A “perfect storm” was responsible for the crisis affecting the beef industry as leaders and politicians gathered to find solutions with farming minister George Eustice this week.

All involved agreed a combination of high UK cattle supply, depressed domestic demand, higher imports and lower exports were to blame and a number of actions to tackle the problems were agreed.

Firstly, the National Farmers’ Union (NFU) and the British Meat Processors Association (BMPA) agreed to work towards a voluntary code to increase the transparency of processor Ts and Cs and the notice period of change in specifications.

Charles Sercombe, NFU livestock board chairman, said: “There was a general view that it’s unfair to change specifications when there is no notice period. This has affected the crisis because it’s very difficult for farmers to produce what processors want when they have done something to specification and then that specification changes overnight – it devalues the animals.”

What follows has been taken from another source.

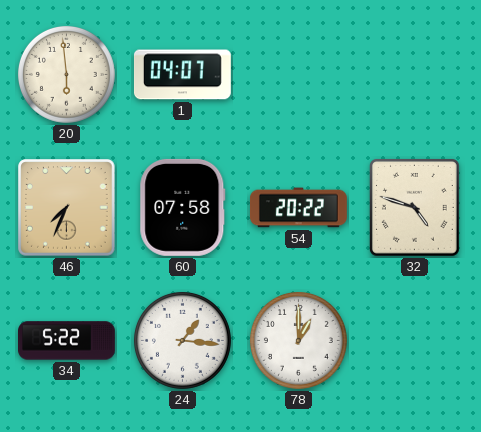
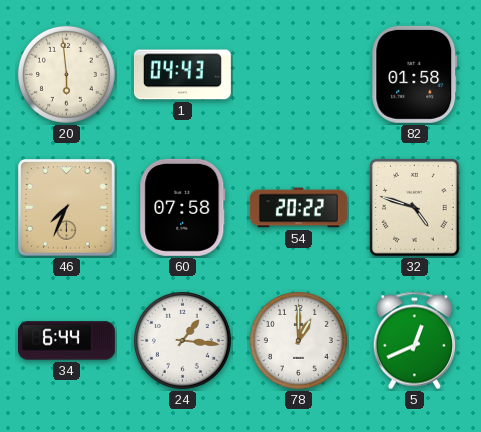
1: 04:07 -> 04:43
82: none -> 01:58
34: 5:22 -> 6:44
5: none -> 12:41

BMPA director Stephen Rossides said: “It’s reasonable that a processor should say, ‘This is how I do business, this is how you do business with me, and if I change this, I should give reasonable notice’.”

Another outcome was that retailers have been asked to get behind British beef to help shift the backlog. They have been urged to help consumers differentiate between British beef and imported beef by not mixing them on the shelves and by improved labelling.

Rossides said: “The packaging between Irish and British beef looks the same, it’s in the same area and it’s difficult to see the difference. If retailers say they are committed to selling British – and after horsegate people want to buy British – then let’s make it easier for the consumer.”

The summit also saw Defra express its desire to export more beef. Japan has been identified as a big market, and a memorandum of understanding with China has been agreed. Ways in which producers could increase efficiency and performance were also discussed, with ideas such genetics and grassland management brought up.

Rossides and Sercombe agreed that the summit was good food for thought. The former added that supplies were due to tighten: “The marketplace is going to change and producers will soon be feeling much better about life.”  

Farming minister George Eustice said: “The summit brought together representatives from across the food and farming industry to ensure that we have a sustainable and profitable British beef industry for the future.

“We identified ways in which producers and processors can work together to better anticipate changes in supply and demand, open new export markets and increase the market share of UK beef in this country.”

However, Norman Bagley, policy director at AIMS, was critical of what was achieved at the meeting. He said: “They dealt with long-term issues, but was there anything at the summit that’s going to alleviate the short term? For all the good and genuine intentions, I don’t think it will make any meaningful difference to the price in the next six months.

“If retailers are selling anywhere from 50-65% of the carcase as mince, then this raises serious questions over the future of the suckler herd. Why would you need a suckler herd just to produce mince for the retailers who are fighting to the death to see who can sell it the cheapest? Farmers are already voting with their feet and who can blame them? The risk of this has been seriously underestimated by all concerned.”